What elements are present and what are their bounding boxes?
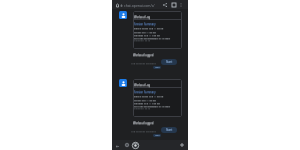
button[interactable]: chat.openai.com/c/8f3a1 (120, 2, 162, 8)
button[interactable]: Details (154, 46, 163, 49)
button[interactable]: New tab (179, 142, 185, 148)
button[interactable]: Details (154, 114, 163, 117)
staticText: Session Summary (134, 90, 156, 94)
staticText: Bench Press 3×8 — 60 kg (134, 26, 164, 29)
staticText: Bench Press 3×8 — 60 kg (134, 94, 164, 97)
button[interactable]: Tabs (171, 2, 177, 8)
button[interactable]: Start (161, 127, 177, 133)
staticText: Session Summary (134, 91, 156, 95)
staticText: Start (166, 60, 173, 64)
staticText: chat.openai.com/c/8f3a1 (124, 3, 162, 8)
staticText: Deadlift 2×5 — 100 kg (134, 101, 160, 104)
staticText: Pull-ups bodyweight 3×10 reps (134, 104, 171, 107)
staticText: Duration: 45 m (134, 40, 151, 43)
button[interactable]: Share (162, 2, 168, 8)
staticText: Workout logged (133, 121, 154, 125)
staticText: Bench Press 3×8 — 60 kg (134, 95, 164, 98)
button[interactable]: Home (114, 2, 120, 8)
staticText: Workout logged (133, 122, 154, 126)
button[interactable]: Start (161, 59, 177, 65)
staticText: Bench Press 3×8 — 60 kg (134, 27, 164, 30)
button[interactable]: Next (153, 66, 161, 69)
staticText: Session Summary (134, 23, 156, 27)
staticText: Details (154, 46, 163, 49)
staticText: Next (155, 134, 160, 137)
staticText: Workout logged (133, 54, 154, 58)
staticText: Log another session? (131, 129, 156, 132)
staticText: Log another session? (131, 130, 156, 133)
staticText: Next (155, 66, 160, 69)
staticText: Details (154, 114, 163, 117)
staticText: Pull-ups bodyweight 3×10 reps (134, 105, 171, 108)
staticText: Workout logged (133, 53, 154, 57)
staticText: Start (166, 128, 173, 132)
staticText: Deadlift 2×5 — 100 kg (134, 34, 160, 37)
staticText: Deadlift 2×5 — 100 kg (134, 33, 160, 36)
button[interactable]: Assistant (131, 141, 140, 150)
button[interactable]: More options (178, 2, 184, 8)
staticText: Session Summary (134, 22, 156, 26)
button[interactable]: Assistant avatar (119, 11, 127, 19)
staticText: Squat 4×6 — 85 kg (134, 98, 156, 101)
staticText: Workout Log (134, 83, 151, 87)
staticText: Pull-ups bodyweight 3×10 reps (134, 36, 171, 39)
staticText: Workout Log (134, 15, 151, 19)
staticText: Duration: 45 m (134, 108, 151, 111)
staticText: Pull-ups bodyweight 3×10 reps (134, 37, 171, 40)
staticText: Duration: 45 m (134, 39, 151, 42)
button[interactable]: Back (114, 143, 120, 149)
staticText: Squat 4×6 — 85 kg (134, 30, 156, 33)
button[interactable]: Next (153, 134, 161, 137)
staticText: Details (154, 47, 163, 49)
button[interactable]: Assistant avatar (119, 79, 127, 87)
staticText: Log another session? (131, 62, 156, 65)
staticText: Details (154, 115, 163, 117)
staticText: Squat 4×6 — 85 kg (134, 99, 156, 102)
staticText: Squat 4×6 — 85 kg (134, 31, 156, 34)
button[interactable]: History (124, 142, 130, 148)
staticText: Duration: 45 m (134, 107, 151, 110)
staticText: Workout Log (134, 84, 151, 88)
staticText: Log another session? (131, 61, 156, 64)
staticText: Deadlift 2×5 — 100 kg (134, 102, 160, 105)
staticText: Workout Log (134, 16, 151, 20)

▬▬▬▬▬▬

### Exercise objective
An exact copy of the entries above is required; pictures are not part of it.

### Result of the task
What elements are present and what are their bounding boxes?
button[interactable]: chat.openai.com/c/8f3a1 (120, 2, 162, 8)
button[interactable]: Details (154, 46, 163, 49)
button[interactable]: New tab (179, 142, 185, 148)
button[interactable]: Details (154, 114, 163, 117)
staticText: Session Summary (134, 90, 156, 94)
staticText: Bench Press 3×8 — 60 kg (134, 26, 164, 29)
staticText: Bench Press 3×8 — 60 kg (134, 94, 164, 97)
button[interactable]: Tabs (171, 2, 177, 8)
button[interactable]: Start (161, 127, 177, 133)
staticText: Session Summary (134, 91, 156, 95)
staticText: Start (166, 60, 173, 64)
staticText: chat.openai.com/c/8f3a1 (124, 3, 162, 8)
staticText: Deadlift 2×5 — 100 kg (134, 101, 160, 104)
staticText: Pull-ups bodyweight 3×10 reps (134, 104, 171, 107)
staticText: Duration: 45 m (134, 40, 151, 43)
button[interactable]: Share (162, 2, 168, 8)
staticText: Workout logged (133, 121, 154, 125)
staticText: Bench Press 3×8 — 60 kg (134, 95, 164, 98)
button[interactable]: Home (114, 2, 120, 8)
staticText: Workout logged (133, 122, 154, 126)
button[interactable]: Start (161, 59, 177, 65)
staticText: Bench Press 3×8 — 60 kg (134, 27, 164, 30)
button[interactable]: Next (153, 66, 161, 69)
staticText: Session Summary (134, 23, 156, 27)
staticText: Details (154, 46, 163, 49)
staticText: Next (155, 134, 160, 137)
staticText: Workout logged (133, 54, 154, 58)
staticText: Log another session? (131, 129, 156, 132)
staticText: Log another session? (131, 130, 156, 133)
staticText: Next (155, 66, 160, 69)
staticText: Details (154, 114, 163, 117)
staticText: Pull-ups bodyweight 3×10 reps (134, 105, 171, 108)
staticText: Workout logged (133, 53, 154, 57)
staticText: Start (166, 128, 173, 132)
staticText: Deadlift 2×5 — 100 kg (134, 34, 160, 37)
staticText: Deadlift 2×5 — 100 kg (134, 33, 160, 36)
button[interactable]: Assistant (131, 141, 140, 150)
button[interactable]: More options (178, 2, 184, 8)
staticText: Session Summary (134, 22, 156, 26)
button[interactable]: Assistant avatar (119, 11, 127, 19)
staticText: Squat 4×6 — 85 kg (134, 98, 156, 101)
staticText: Workout Log (134, 83, 151, 87)
staticText: Pull-ups bodyweight 3×10 reps (134, 36, 171, 39)
staticText: Workout Log (134, 15, 151, 19)
staticText: Duration: 45 m (134, 108, 151, 111)
staticText: Pull-ups bodyweight 3×10 reps (134, 37, 171, 40)
staticText: Duration: 45 m (134, 39, 151, 42)
button[interactable]: Back (114, 143, 120, 149)
staticText: Squat 4×6 — 85 kg (134, 30, 156, 33)
button[interactable]: Next (153, 134, 161, 137)
staticText: Details (154, 47, 163, 49)
button[interactable]: Assistant avatar (119, 79, 127, 87)
staticText: Log another session? (131, 62, 156, 65)
staticText: Details (154, 115, 163, 117)
staticText: Squat 4×6 — 85 kg (134, 99, 156, 102)
staticText: Squat 4×6 — 85 kg (134, 31, 156, 34)
button[interactable]: History (124, 142, 130, 148)
staticText: Duration: 45 m (134, 107, 151, 110)
staticText: Workout Log (134, 84, 151, 88)
staticText: Log another session? (131, 61, 156, 64)
staticText: Deadlift 2×5 — 100 kg (134, 102, 160, 105)
staticText: Workout Log (134, 16, 151, 20)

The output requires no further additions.